Ocorre que formou-se um eixo autocrático (juntando Eurásia, Lestásia e suas áreas de influência) que não se conterá nos seus limites (respeitando o quintal da Oceânia). Seu objetivo político é exterminar as democracias liberais, seja por meio de guerras quentes regionais (Rússia x Ucrânia, Irã x Israel etc.), seja por meio da netwar global, que já é a segunda grande guerra fria que pervade fronteiras instalando polarizações e divisões nas sociedades de todos os países.
Sem a regulação dos EUA, a Rússia não recuará da sua intenção de conquistar, além da Ucrânia, a Geórgia, a Moldávia, a Estônia, a Letônia, a Lituânia, a Finlândia e até a Suécia e a Polônia. Sem a regulação dos EUA, a China invadirá e anexará Taiwan e, depois, estenderá seus domínios sobre os países banhados pelo mar da China. Sem a regulação dos EUA o Irã continuará sua guerra, iniciada há várias décadas, contra Israel e as democracias que ousarem surgir nas vizinhanças ampliadas do Oriente Medio, incluindo Europa, Ásia, África.
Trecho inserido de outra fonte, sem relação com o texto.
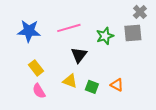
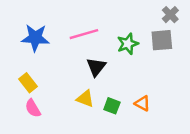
yellow rectangle: (36, 68) -> (28, 83), moved
pink semicircle: (39, 91) -> (33, 108), moved

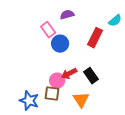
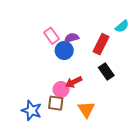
purple semicircle: (67, 15) -> (72, 38), moved
black rectangle: (91, 76) -> (106, 72), moved

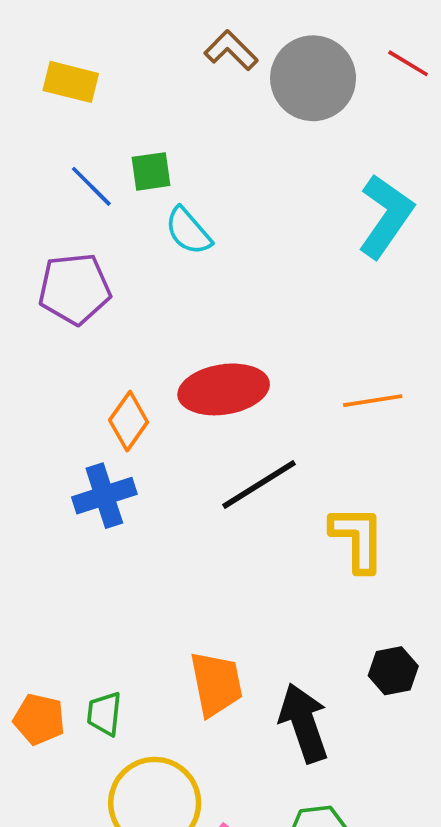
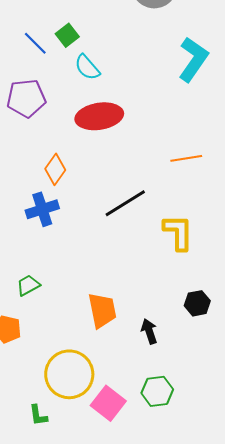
green square: (151, 171) -> (67, 35), turned -30
red ellipse: (224, 389) -> (99, 116), moved
green trapezoid: (104, 714) -> (28, 285), moved, turned 55
black arrow: (304, 723) -> (149, 331), size x0.6

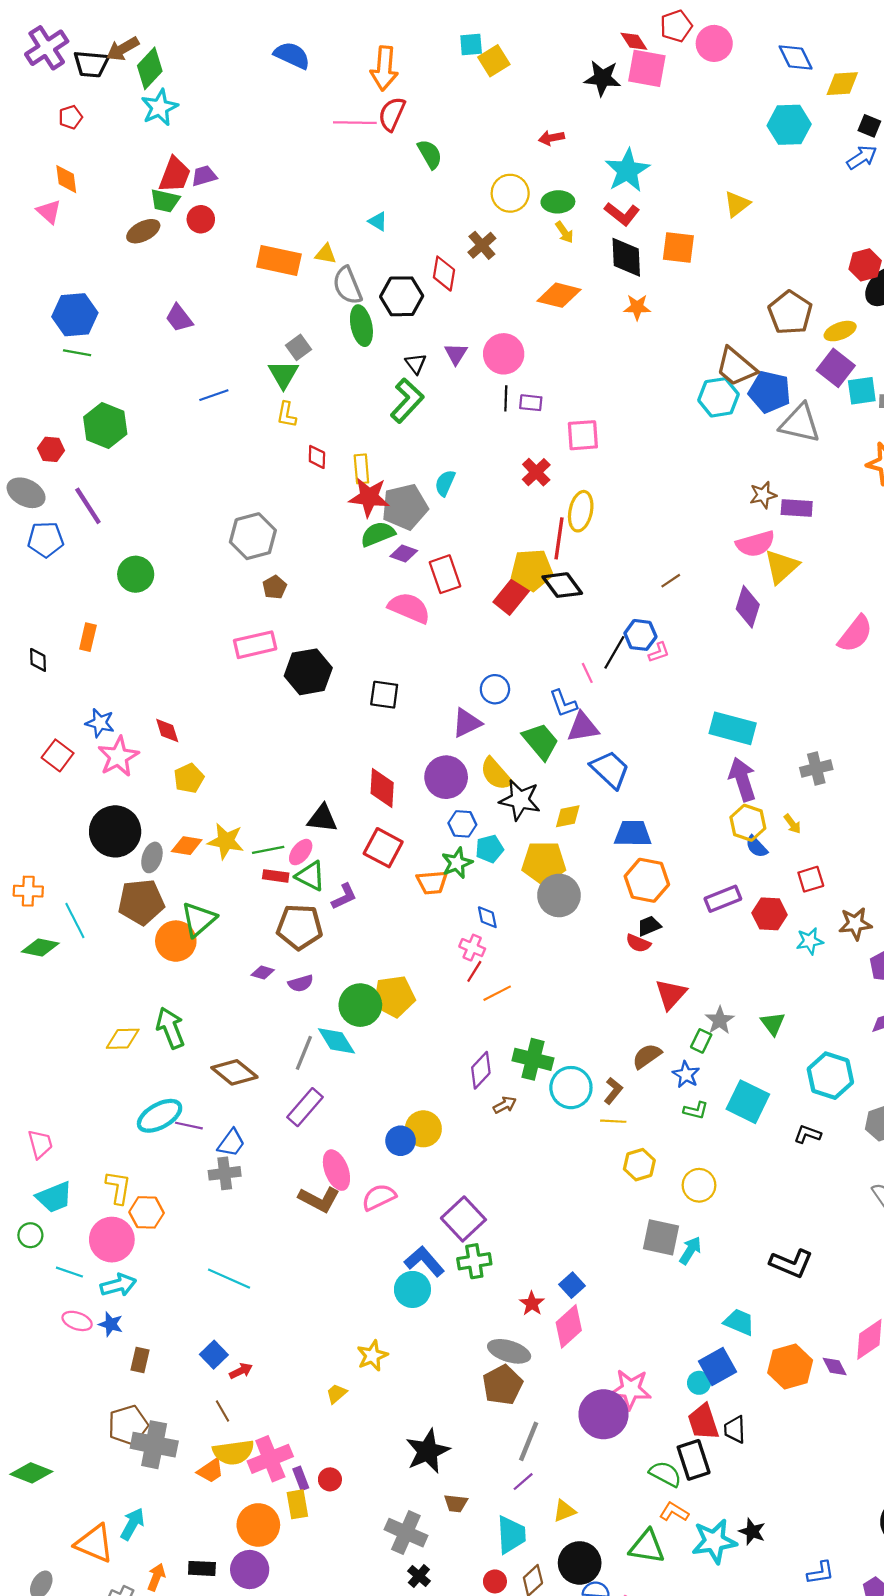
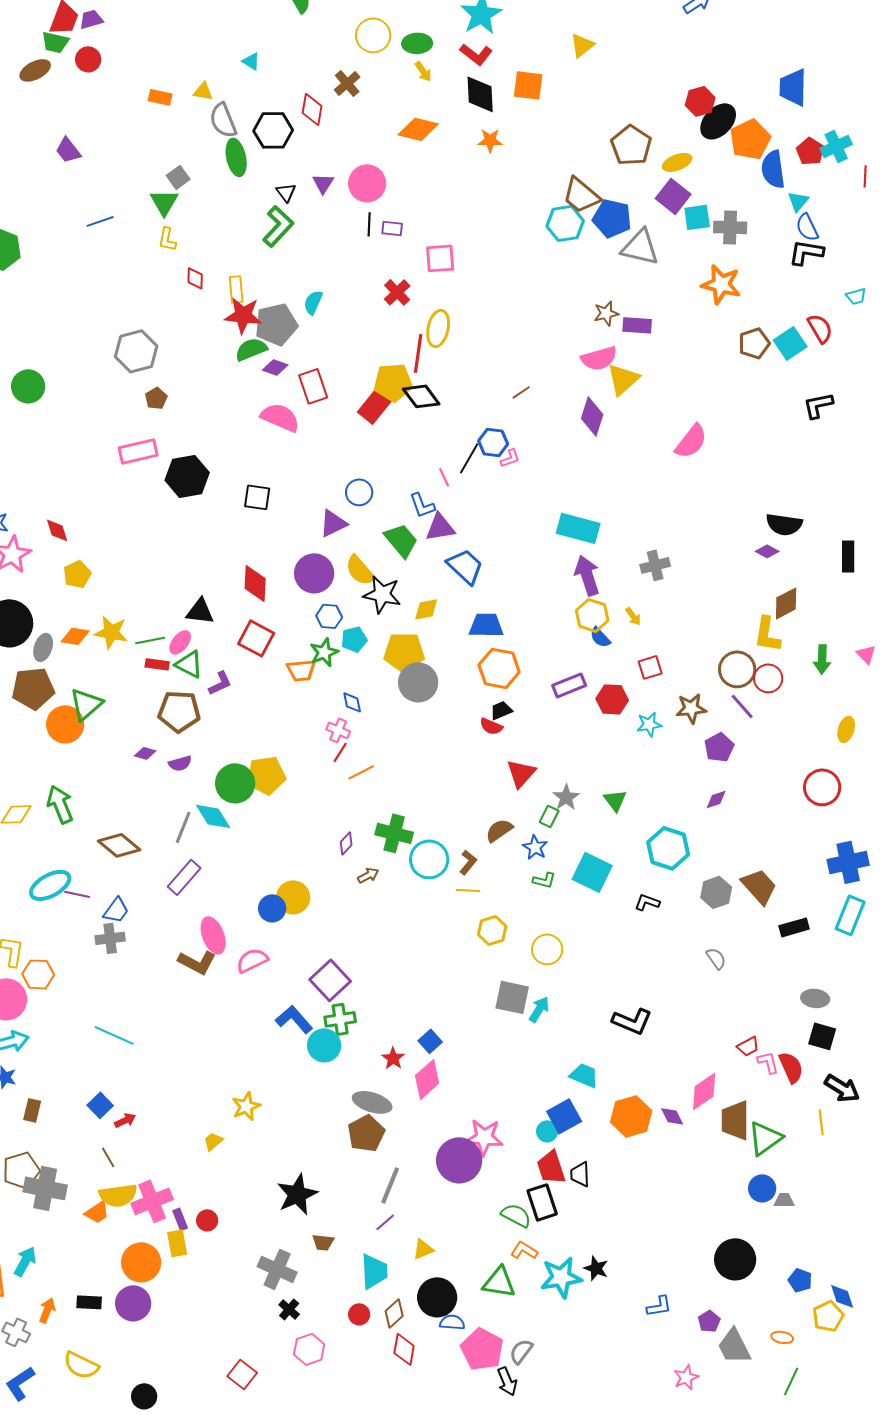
orange rectangle: (279, 260) -> (160, 97), size x0.6
purple diamond: (481, 1070) -> (346, 843), size x0.7
cyan circle: (412, 1289) -> (324, 1045), moved

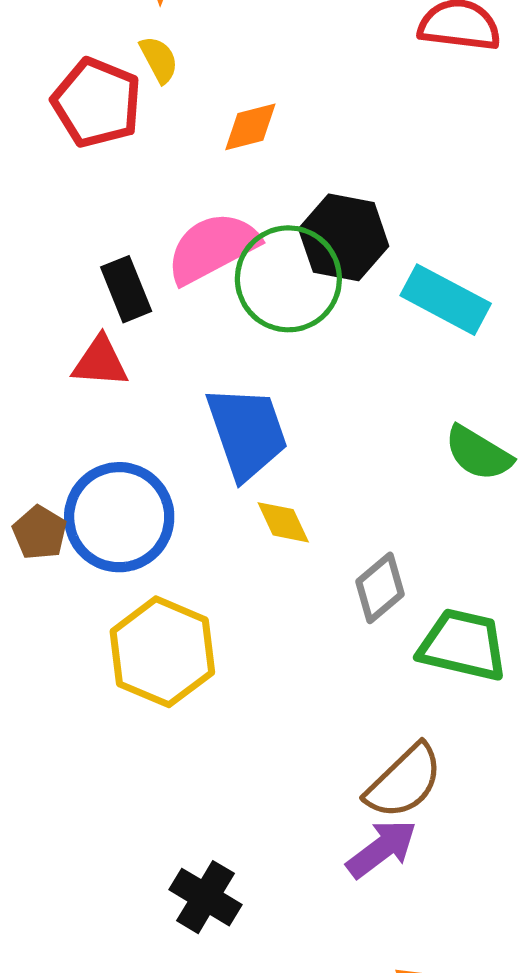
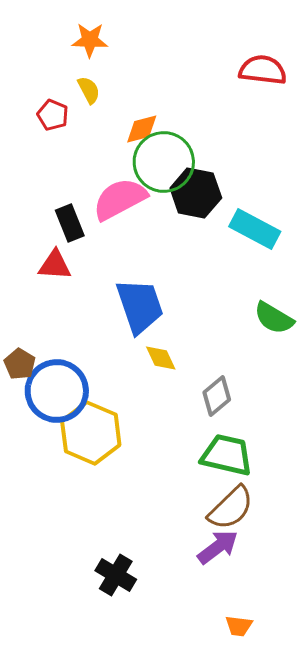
red pentagon: (97, 103) -> (53, 115), size x0.6
green circle: (288, 279) -> (164, 162), moved
blue circle: (119, 517) -> (57, 391), moved
green trapezoid: (463, 645) -> (227, 455), moved

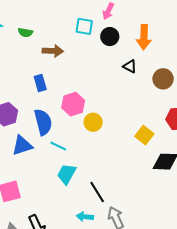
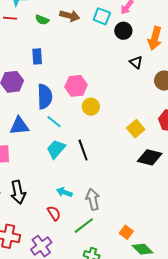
green semicircle: (25, 32) -> (42, 20), moved
brown arrow: (53, 51) -> (70, 16), moved
blue rectangle: (40, 83) -> (37, 56), moved
blue triangle: (22, 146) -> (19, 126), moved
black line: (97, 192) -> (83, 150), moved

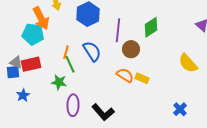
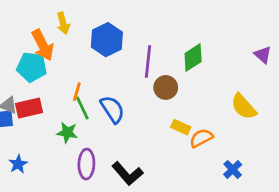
blue semicircle: (92, 51) -> (112, 109), moved
orange semicircle: (125, 75) -> (201, 138), moved, turned -60
blue star: (23, 95) -> (18, 164), moved

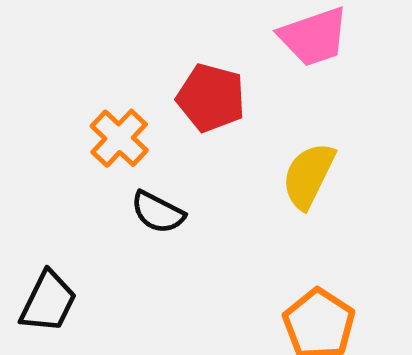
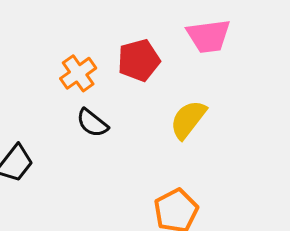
red pentagon: (211, 98) -> (139, 60), turned 30

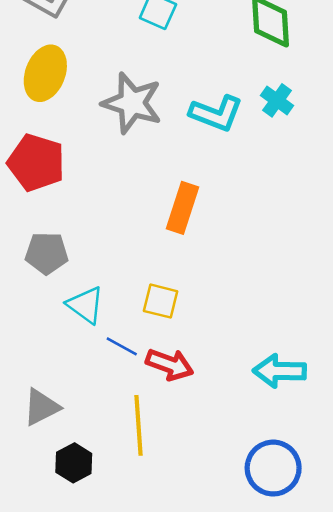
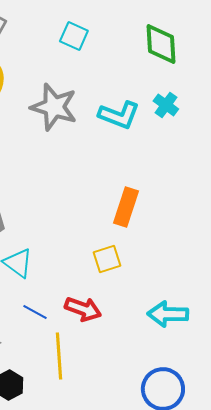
orange rectangle: (183, 208) -> (126, 207), moved
yellow square: (161, 301) -> (107, 259), moved, turned -32
blue line: (122, 346) -> (35, 312), moved

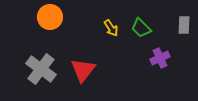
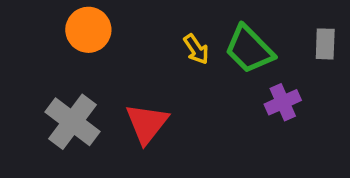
green trapezoid: (141, 28) -> (249, 49), size x1.4

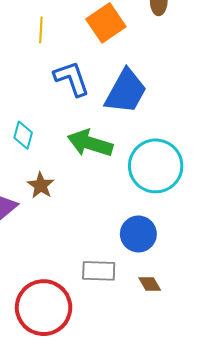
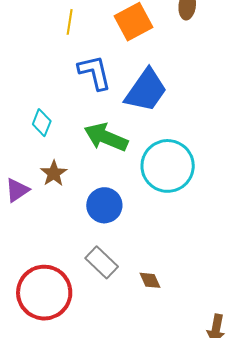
blue circle: (138, 234) -> (104, 205), moved
gray rectangle: (99, 271) -> (102, 262), turned 36

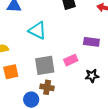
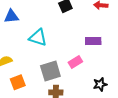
black star: (92, 76) -> (100, 84), moved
O MAGA, porém, está fazendo o contrário. Fechando os olhos para as pretensões imperiais da Rússia e ajudando Putin a recuperar sua credibilidade no cenário internacional. Atacando a União Europeia e a OTAN. Deixando claro que não se incomodará muito quando Xi Jinping tomar Taiwan. E, embora apoiando Israel, está a um passo de deixar intacto o regime dos aiatolás e a “SS” chamada Corpo de Guadiães da Revolução Islâmica (a IRGC) que coordena todos os grupos terroristas do Oriente Médio (o Hamas, o Hezbollah, a Jihad Islâmica, os Houthis etc.) em suas guerras por procuração do Irã.
De qualquer modo, o predomínio MAGA destruirá não apenas a ordem mundial baseada em regras liberais, mas o próprio Estados Unidos, tal como foram concebidos e conhecidos nos últimos duzentos anos. No mínimo parte dos EUA deixará de ser uma democracia. Democracia plena os EUA já não são há muito tempo (e sim uma democracia defeituosa) e hoje são uma democracia liberal cadente (para a condição de democracia apenas eleitoral).
Dificilmente os EUA vão conseguir escapar do grande conflito mundial já instalado com base no isolacionismo. Mesmo porque a sociedade americana está total e irremediavelmente dividida. O MAGA poderá até conquistar maioria internamente, mas não terá como converter a minoria, a não ser pela imposição violenta de seus dogmas, como naquele Gileade da ficção de Margareth Atwood, O conto da aia. Isso, se for tentado, levará, provavelmente, a uma guerra civil. E será a antessala para a transformação da atual guerra fria numa terceira guerra mundial aberta que pode ameaçar a humanidade como um todo.